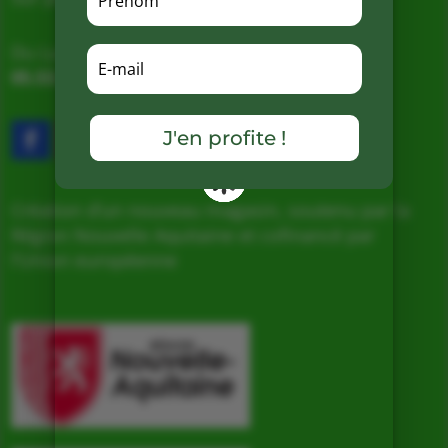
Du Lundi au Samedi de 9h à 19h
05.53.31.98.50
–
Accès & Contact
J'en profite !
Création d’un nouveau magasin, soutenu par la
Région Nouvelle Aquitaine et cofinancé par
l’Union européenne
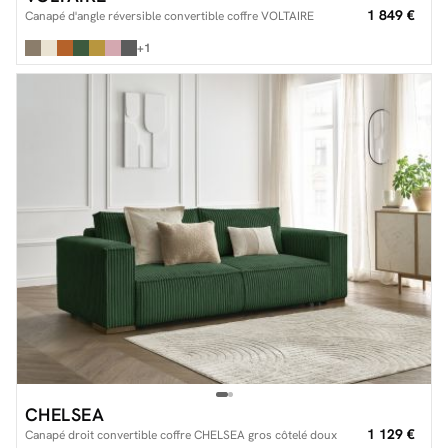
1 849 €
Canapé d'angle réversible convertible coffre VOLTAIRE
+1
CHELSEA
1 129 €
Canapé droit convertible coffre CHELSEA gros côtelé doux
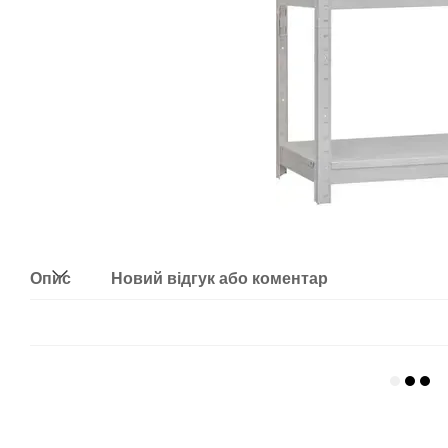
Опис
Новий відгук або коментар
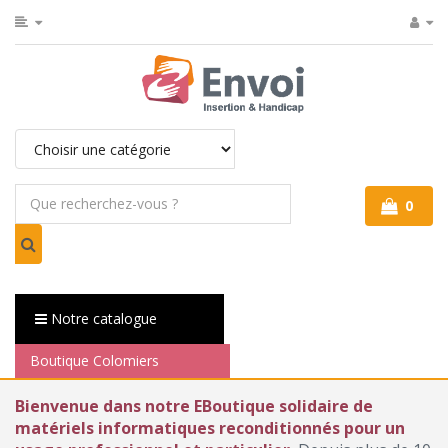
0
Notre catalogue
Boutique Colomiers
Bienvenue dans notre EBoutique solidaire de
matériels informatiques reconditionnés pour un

++++++

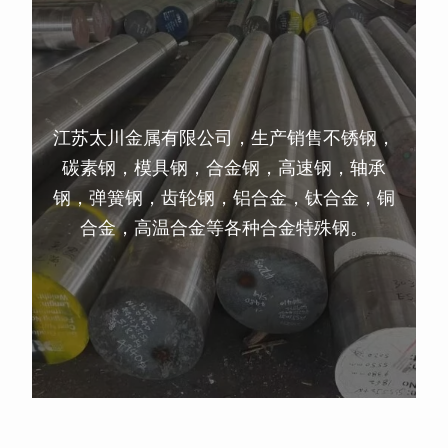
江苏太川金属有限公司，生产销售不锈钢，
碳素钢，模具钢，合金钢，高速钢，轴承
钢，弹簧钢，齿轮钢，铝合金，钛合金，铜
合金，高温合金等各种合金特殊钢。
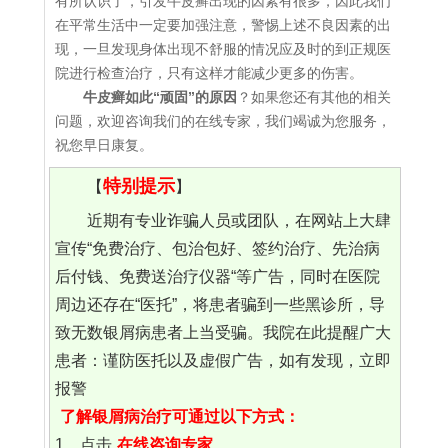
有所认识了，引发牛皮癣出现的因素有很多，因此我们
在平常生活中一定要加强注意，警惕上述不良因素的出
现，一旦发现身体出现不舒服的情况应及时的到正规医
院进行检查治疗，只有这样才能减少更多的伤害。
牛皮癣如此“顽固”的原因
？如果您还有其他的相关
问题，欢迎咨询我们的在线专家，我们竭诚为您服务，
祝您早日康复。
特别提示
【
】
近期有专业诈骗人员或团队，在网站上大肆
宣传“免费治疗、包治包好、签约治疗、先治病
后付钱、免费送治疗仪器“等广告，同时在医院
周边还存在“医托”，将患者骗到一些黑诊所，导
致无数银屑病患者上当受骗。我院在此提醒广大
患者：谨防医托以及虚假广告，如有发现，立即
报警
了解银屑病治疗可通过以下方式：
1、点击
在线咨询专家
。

++++++

▸ **Instructions for the task**:
Where does "convertible" appear in the listing? Show every line that has it.

▸ **Answer section**:
Canapé d'angle réversible convertible coffre VOLTAIRE
Canapé droit convertible coffre CHELSEA gros côtelé doux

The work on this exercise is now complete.